* _Aim of the exercise_
As the answer, give exactly the lines of the records below from the one with "وعسكرية محكمة." through the one with "Reduziert Ablenkungen, verbessert den Fokus", ends included and pictures left out.

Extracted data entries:

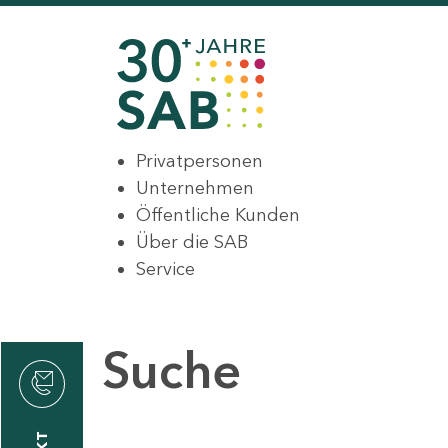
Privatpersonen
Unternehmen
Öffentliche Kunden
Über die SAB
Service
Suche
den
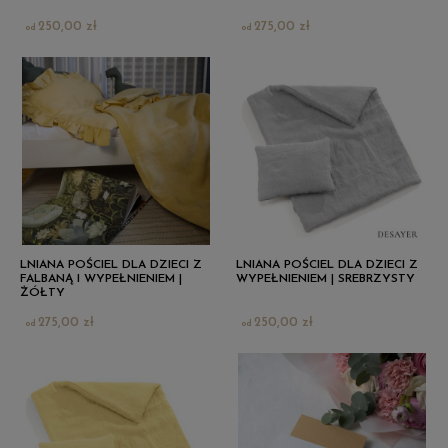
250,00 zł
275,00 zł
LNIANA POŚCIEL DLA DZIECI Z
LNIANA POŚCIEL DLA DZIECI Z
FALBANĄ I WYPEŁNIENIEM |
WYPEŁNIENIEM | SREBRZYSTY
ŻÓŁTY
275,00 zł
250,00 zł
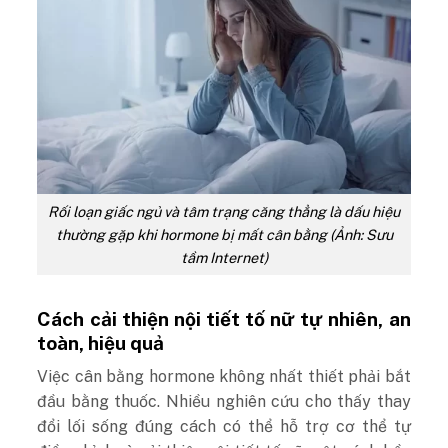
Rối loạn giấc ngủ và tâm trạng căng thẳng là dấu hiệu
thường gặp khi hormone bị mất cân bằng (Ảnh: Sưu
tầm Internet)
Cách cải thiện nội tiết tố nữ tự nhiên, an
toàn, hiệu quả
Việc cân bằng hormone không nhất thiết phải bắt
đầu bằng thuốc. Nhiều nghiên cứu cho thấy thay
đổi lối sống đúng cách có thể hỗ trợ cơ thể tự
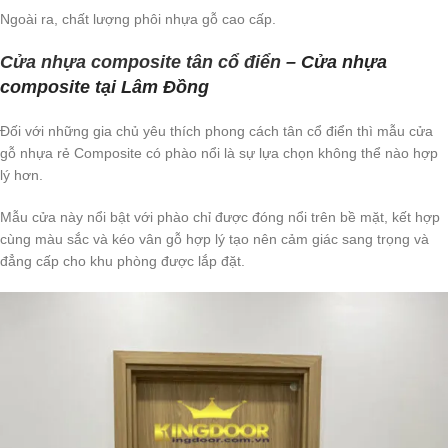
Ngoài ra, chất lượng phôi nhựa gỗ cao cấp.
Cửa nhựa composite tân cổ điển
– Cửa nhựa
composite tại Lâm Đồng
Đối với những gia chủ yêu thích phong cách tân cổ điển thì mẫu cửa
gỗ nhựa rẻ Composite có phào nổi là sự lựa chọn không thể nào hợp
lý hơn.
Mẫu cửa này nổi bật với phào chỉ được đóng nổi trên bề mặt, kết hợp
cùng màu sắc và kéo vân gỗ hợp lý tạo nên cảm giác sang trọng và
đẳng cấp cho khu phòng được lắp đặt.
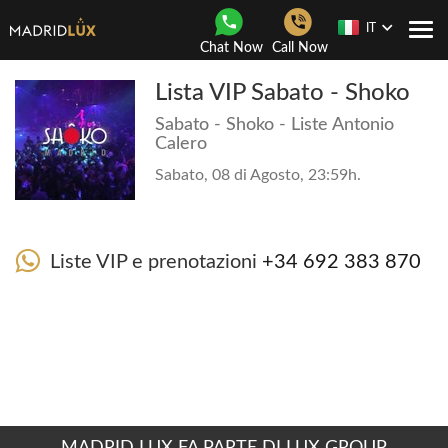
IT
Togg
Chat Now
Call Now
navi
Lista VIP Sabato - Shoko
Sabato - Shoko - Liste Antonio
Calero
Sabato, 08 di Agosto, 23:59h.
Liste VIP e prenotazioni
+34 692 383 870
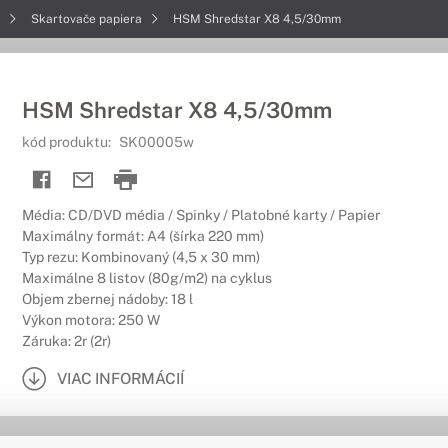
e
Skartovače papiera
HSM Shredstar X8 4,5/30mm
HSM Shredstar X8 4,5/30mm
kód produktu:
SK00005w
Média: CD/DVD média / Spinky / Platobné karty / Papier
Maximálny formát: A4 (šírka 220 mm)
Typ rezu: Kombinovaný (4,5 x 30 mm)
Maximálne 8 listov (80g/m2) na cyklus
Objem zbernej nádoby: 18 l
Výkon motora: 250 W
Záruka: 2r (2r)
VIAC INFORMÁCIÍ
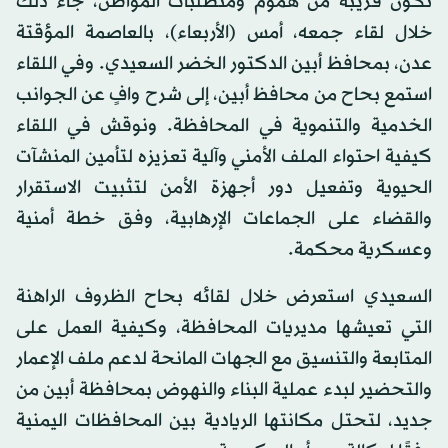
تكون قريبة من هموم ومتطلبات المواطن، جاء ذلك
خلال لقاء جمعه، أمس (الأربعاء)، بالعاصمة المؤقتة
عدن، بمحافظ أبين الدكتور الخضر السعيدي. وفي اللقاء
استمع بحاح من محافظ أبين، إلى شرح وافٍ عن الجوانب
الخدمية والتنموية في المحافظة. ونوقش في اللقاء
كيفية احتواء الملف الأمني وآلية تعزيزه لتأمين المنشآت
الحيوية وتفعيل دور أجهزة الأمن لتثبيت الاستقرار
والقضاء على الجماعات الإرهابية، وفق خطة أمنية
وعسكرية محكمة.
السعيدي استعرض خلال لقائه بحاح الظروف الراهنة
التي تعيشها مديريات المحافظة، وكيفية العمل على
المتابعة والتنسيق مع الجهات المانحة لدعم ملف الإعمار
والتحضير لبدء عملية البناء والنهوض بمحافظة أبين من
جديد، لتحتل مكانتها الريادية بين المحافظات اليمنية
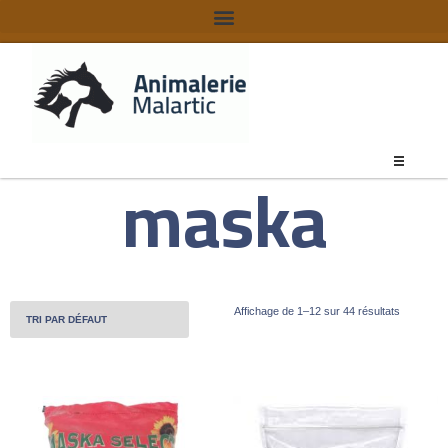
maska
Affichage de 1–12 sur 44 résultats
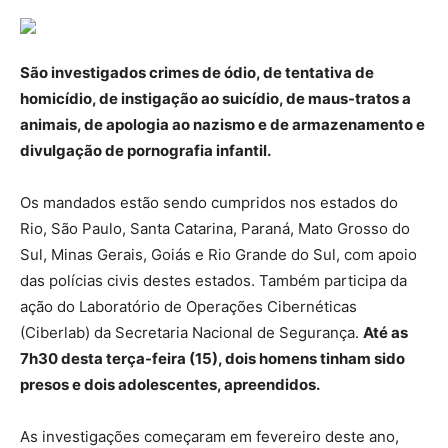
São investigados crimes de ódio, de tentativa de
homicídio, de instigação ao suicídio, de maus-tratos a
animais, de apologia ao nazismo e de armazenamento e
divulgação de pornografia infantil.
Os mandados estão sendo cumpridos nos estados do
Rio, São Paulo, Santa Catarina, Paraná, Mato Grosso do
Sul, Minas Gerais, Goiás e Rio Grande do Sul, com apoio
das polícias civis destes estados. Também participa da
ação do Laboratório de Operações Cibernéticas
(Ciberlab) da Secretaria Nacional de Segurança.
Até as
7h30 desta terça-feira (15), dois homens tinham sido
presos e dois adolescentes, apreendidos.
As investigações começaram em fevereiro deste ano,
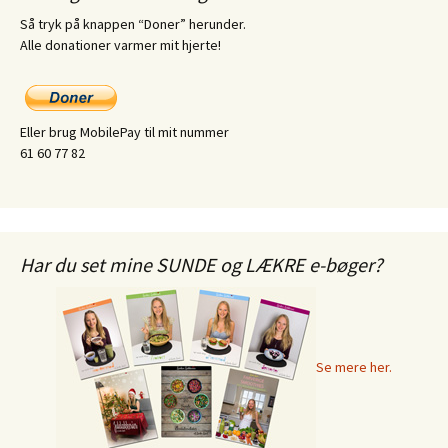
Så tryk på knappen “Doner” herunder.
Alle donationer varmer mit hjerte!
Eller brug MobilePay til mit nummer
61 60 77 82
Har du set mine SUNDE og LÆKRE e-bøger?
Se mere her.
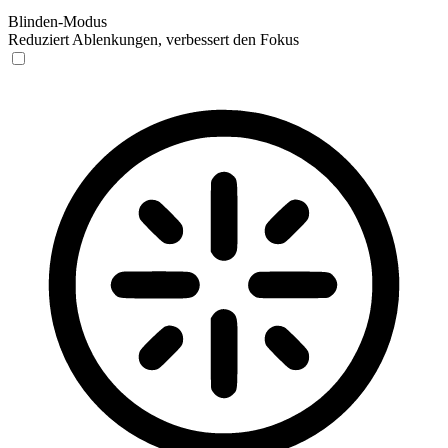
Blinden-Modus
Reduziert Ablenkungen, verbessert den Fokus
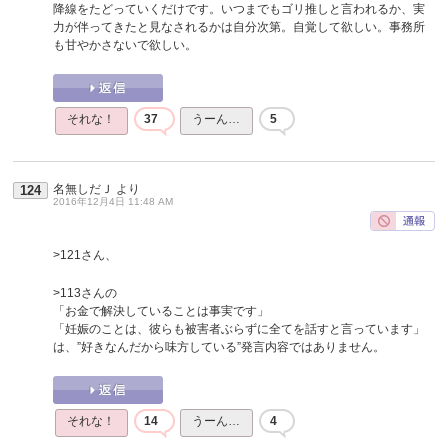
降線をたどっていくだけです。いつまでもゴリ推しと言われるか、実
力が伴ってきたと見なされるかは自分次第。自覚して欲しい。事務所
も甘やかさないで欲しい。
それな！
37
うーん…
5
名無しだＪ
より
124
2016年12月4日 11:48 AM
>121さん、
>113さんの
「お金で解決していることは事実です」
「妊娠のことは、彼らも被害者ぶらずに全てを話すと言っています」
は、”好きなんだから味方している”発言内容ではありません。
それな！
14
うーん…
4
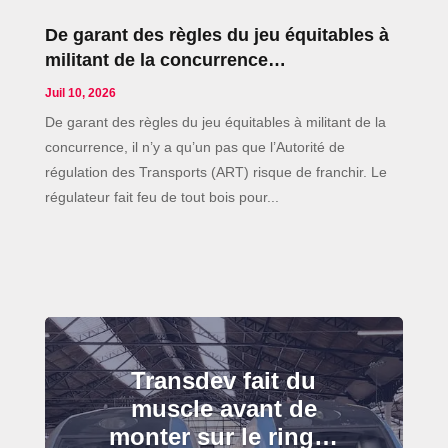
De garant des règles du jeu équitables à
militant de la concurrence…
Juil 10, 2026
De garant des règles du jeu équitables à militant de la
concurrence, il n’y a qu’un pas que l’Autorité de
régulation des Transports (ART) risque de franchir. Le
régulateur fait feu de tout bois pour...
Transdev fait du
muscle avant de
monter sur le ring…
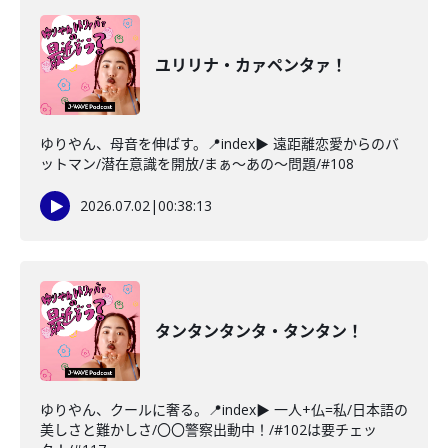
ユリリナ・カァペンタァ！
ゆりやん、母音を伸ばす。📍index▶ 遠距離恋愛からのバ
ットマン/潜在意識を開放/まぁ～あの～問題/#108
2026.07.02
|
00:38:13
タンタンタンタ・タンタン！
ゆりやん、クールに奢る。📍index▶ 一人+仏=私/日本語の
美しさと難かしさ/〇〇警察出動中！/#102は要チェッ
* * *
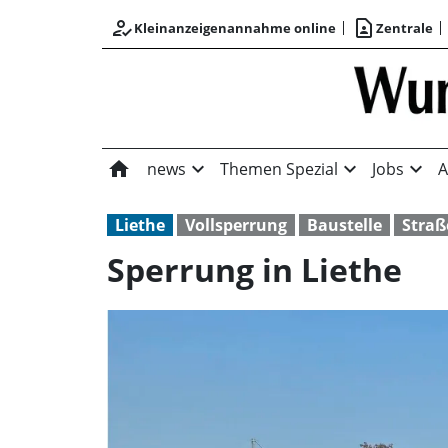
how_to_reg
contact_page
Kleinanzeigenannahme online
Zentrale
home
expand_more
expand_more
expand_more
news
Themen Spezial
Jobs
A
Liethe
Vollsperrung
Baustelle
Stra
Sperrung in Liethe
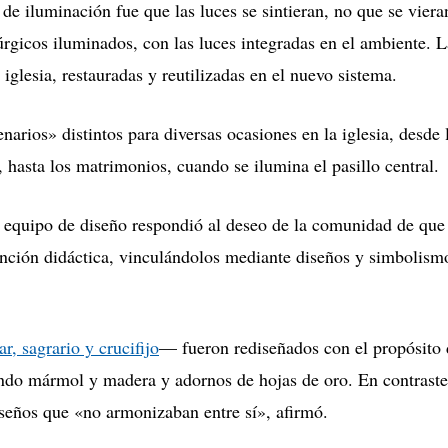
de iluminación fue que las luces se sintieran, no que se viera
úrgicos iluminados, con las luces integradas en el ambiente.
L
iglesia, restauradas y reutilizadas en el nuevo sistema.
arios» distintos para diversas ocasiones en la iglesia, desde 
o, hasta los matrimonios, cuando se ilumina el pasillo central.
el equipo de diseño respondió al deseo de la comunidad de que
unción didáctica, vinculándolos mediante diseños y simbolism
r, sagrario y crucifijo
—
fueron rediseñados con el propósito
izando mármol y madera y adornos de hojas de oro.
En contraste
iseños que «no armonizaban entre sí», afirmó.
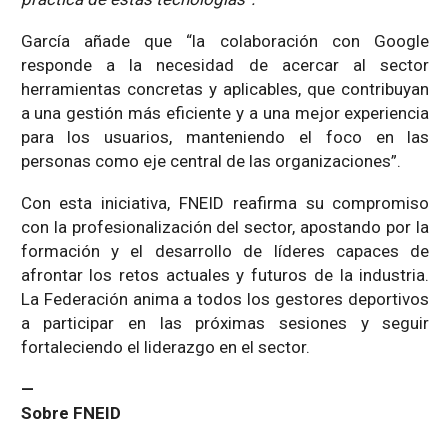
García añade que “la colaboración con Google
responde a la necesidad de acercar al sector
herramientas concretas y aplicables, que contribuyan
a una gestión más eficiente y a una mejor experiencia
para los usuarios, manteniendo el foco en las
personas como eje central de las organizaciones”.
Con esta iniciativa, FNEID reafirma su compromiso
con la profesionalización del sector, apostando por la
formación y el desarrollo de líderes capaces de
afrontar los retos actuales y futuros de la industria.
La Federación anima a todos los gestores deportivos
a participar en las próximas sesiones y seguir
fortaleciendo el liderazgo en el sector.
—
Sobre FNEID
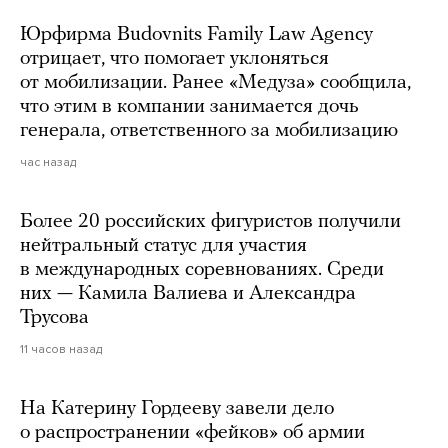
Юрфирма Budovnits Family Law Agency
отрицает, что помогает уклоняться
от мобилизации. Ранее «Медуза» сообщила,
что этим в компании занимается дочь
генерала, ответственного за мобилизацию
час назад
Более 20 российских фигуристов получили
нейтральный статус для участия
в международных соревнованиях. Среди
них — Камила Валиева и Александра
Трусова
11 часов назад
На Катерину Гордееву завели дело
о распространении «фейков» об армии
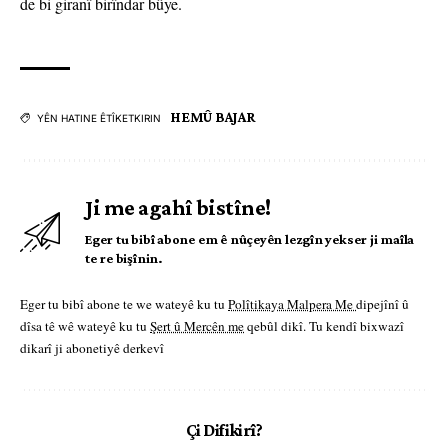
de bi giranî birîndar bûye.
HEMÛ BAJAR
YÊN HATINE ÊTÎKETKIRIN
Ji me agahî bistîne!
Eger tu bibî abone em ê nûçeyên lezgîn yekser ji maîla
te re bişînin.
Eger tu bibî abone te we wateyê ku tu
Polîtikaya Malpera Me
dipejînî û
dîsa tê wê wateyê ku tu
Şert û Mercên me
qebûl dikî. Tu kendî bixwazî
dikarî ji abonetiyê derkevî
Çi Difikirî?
---
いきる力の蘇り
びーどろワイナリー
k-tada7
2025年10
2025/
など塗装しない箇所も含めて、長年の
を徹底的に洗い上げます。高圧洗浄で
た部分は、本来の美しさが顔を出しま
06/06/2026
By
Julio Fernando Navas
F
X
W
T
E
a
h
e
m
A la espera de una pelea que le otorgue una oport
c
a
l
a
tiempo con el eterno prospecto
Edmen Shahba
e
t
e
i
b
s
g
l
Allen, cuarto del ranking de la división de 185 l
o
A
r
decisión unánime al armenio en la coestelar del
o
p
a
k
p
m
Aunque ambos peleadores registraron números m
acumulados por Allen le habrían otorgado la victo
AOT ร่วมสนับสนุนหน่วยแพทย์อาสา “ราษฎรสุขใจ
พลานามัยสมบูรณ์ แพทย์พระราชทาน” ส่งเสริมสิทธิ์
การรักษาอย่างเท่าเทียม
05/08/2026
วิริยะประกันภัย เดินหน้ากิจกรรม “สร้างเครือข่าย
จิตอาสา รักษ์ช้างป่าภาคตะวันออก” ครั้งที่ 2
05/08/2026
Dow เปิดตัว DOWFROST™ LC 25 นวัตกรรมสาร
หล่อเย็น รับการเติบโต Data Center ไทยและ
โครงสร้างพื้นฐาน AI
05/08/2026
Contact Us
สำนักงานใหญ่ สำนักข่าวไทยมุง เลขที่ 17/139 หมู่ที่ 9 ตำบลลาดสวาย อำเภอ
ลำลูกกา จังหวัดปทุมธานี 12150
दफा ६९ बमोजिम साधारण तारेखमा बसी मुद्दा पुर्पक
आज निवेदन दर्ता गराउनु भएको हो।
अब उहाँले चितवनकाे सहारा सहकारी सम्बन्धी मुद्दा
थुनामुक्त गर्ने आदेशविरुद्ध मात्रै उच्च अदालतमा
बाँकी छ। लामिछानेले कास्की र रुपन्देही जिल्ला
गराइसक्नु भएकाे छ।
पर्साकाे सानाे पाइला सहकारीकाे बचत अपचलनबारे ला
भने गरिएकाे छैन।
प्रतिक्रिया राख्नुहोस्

* _Solution to this exercise_
وعسكرية محكمة.
السعيدي استعرض خلال لقائه بحاح الظروف الراهنة
التي تعيشها مديريات المحافظة، وكيفية العمل على
المتابعة والتنسيق مع الجهات المانحة لدعم ملف الإعمار
والتحضير لبدء عملية البناء والنهوض بمحافظة أبين من
جديد، لتحتل مكانتها الريادية بين المحافظات اليمنية
maska
Affichage de 1–12 sur 44 résultats
São investigados crimes de ódio, de tentativa de
homicídio, de instigação ao suicídio, de maus-tratos a
animais, de apologia ao nazismo e de armazenamento e
divulgação de pornografia infantil.
Os mandados estão sendo cumpridos nos estados do
Rio, São Paulo, Santa Catarina, Paraná, Mato Grosso do
Sul, Minas Gerais, Goiás e Rio Grande do Sul, com apoio
das polícias civis destes estados. Também participa da
ação do Laboratório de Operações Cibernéticas
(Ciberlab) da Secretaria Nacional de Segurança.
Até as
7h30 desta terça-feira (15), dois homens tinham sido
presos e dois adolescentes, apreendidos.
As investigações começaram em fevereiro deste ano,
Så tryk på knappen “Doner” herunder.
Alle donationer varmer mit hjerte!
Eller brug MobilePay til mit nummer
61 60 77 82
Har du set mine SUNDE og LÆKRE e-bøger?
Se mere her.
Blinden-Modus
Reduziert Ablenkungen, verbessert den Fokus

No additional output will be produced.